TOKYO: A Japanese rocket is set to blast off later Wednesday, carrying emergency supplies and an unmanned cargo vessel bound for the International Space Station.
The H-IIB rocket is set to lift off from the southern island of Tanegashima at 8:50 pm (1150 GMT) after the launch was postponed twice due to weather conditions, the Japan Aerospace Exploration Agency (JAXA) said.
Officials from the government run agency said the launch was still on schedule as of Wednesday afternoon.
The rocket will carry a 5.5-tonne cargo vessel called “kounotori” (stork in Japanese), which contains supplies including food, water, clothing and tools necessary for experiments to be done in space.
Television footage showed the rocket loaded with the cargo being erected at the launcher on Wednesday.

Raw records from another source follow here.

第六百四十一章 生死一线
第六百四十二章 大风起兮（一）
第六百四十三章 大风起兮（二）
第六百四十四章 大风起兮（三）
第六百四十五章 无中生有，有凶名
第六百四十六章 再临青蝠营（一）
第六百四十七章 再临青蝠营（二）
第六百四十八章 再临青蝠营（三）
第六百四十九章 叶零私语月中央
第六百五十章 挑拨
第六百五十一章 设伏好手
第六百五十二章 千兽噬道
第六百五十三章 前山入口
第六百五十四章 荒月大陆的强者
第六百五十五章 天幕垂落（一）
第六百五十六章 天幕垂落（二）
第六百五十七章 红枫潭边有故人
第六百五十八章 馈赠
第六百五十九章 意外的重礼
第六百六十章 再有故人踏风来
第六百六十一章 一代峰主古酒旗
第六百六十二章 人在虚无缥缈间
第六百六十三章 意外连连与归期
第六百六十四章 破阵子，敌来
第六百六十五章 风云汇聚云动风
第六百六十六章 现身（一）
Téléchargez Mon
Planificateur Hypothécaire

The mission should reach the International Space Station, where Japanese astronaut Kimiya Yui is staying, on August 24.
Yui has been tasked with catching the cargo vessel with robotic arms and then affixing it to the space station.

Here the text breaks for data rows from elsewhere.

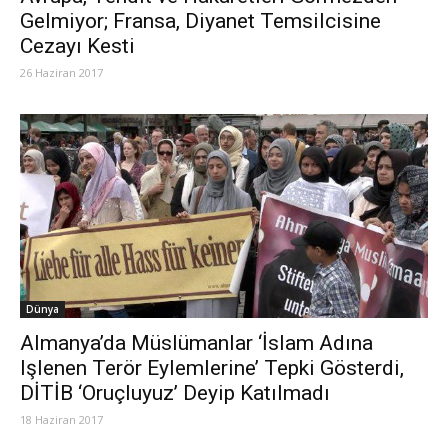
Gelmiyor; Fransa, Diyanet Temsilcisine
Cezayı Kesti
26 Haziran 2017
Dünya
Almanya’da Müslümanlar ‘İslam Adına
Işlenen Terör Eylemlerine’ Tepki Gösterdi,
DİTİB ‘Oruçluyuz’ Deyip Katılmadı
18 Haziran 2017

The rocket will also carry parts for a water recycling system, after US-based NASA asked its Japanese counterparts to include them as “emergency materials” in the cargo following the failure in June to launch a US Falcon 9 rocket.
The unmanned SpaceX rocket exploded minutes after lift off from Cape Canaveral, Florida, marking a major setback for the fast-charging company headed by technology tycoon Elon Musk.
The accident was the third in less than a year involving US and Russian supply ships bound for the International Space Station, and raised new concerns about the flow of food and gear to the astronauts living in orbit.